Всеведущая богиня успокоила свой народ, заверив его, что средства найдутся, лишь бы Рим вел борьбу справедливо, угодными богам приемами. В благодарность за такое предсказание (которое к тому же и сбылось) римляне разместили мастерские, чеканившие деньги, на территории храма Юноны-Монеты и стали на выпускаемых денежных знаках выбивать ее изображение. В скором времени благодаря этому металлические кружки с образом Монеты стали сами именоваться "монетами" (как много столетий спустя червонцы с головой Наполеона -- "наполеондорами" или царские кредитные билеты с портретами Екатерины II -- "катеньками"); уже в речах Цицерона мы встречаем это слово как в значении "деньги", так и в значении "монетная фабрика", "монетный двор". Видите, что произошло и здесь: слово "советчица" стало значить "богиня Советчица", а затем это собственное имя опять стало нарицательным, но уже с совершенно иным значением.
Такие "приключения слов" повторялись постоянно на протяжении всей истории человечества и у всех народов, но особенно пышным цветом расцвели они с наступлением капиталистического периода в жизни общества, когда все сильнее стали влиять на нее такие силы, как соперничество в торговле -- конкуренция, как реклама. Раньше изобретателей и производителели разных товаров мало беспокоило, будут ли люди знать их имена; теперь это стало очень важным условием обогащения. И вот, примерно с середины XVIII века, всевозможные вещи-новинки, носящие имена своих творцов (точнее -- их фамилии) посыпались градом.
Вы говорите слово "силуэт", подразумевая под ним очертания того или иного предмета, и вам в голову не приходит, что вы таким образом принимаете участие в веселых издевательствах современников по адресу одного из министров финансов в дореволюционной ранции XVIII столетия.
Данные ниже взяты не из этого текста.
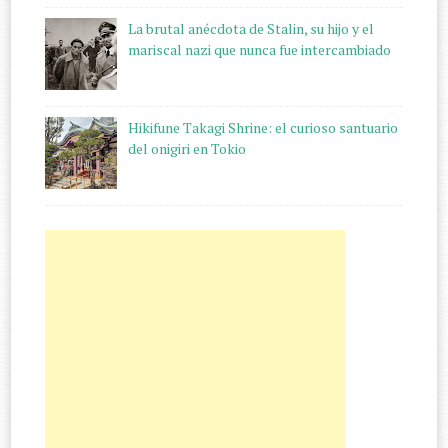
La brutal anécdota de Stalin, su hijo y el
mariscal nazi que nunca fue intercambiado
Hikifune Takagi Shrine: el curioso santuario
del onigiri en Tokio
Так сказать -- в его "травле". Между тем это так: финансист Этьен (Стефан) Силузтт возбудил негодование дворянства своей бережливой скупостью. Он всячески сокращал расходы двора, заменял дорогие товары дешевыми суррогатами, экономил на чем мог. Против него восстали, его свалили и, издеваясь над ним, стали называть его именем все дешевое, недоброкачественное, поддельное. "Силуэттовскими портретами" оказались и те, сделанные в одну черную краску, контуры, профили, которые по тени на стене набрасывали за гроши странствующие художники Парижа, кое-как заполняя легкое очертание тушью. "Если ты беден, вместо дорогого портрета в красках закажи себе портрет а ля Силуэтт, по-силуэттовски..."
Прошли годы; забылись и имя и бурная карьера господина Этьена Силуэтта, а слово осталось, перешло в другие языки, приобрело целый ряд новых значений... И когда вы сейчас говорите: "Силуэт Эльбруса рисовался на освещенном с юго-востока небе", -- нк вам и никому в голову не приходит, что это могло бы означать: "На фоне неба рисовался министр финансов Людовика XV".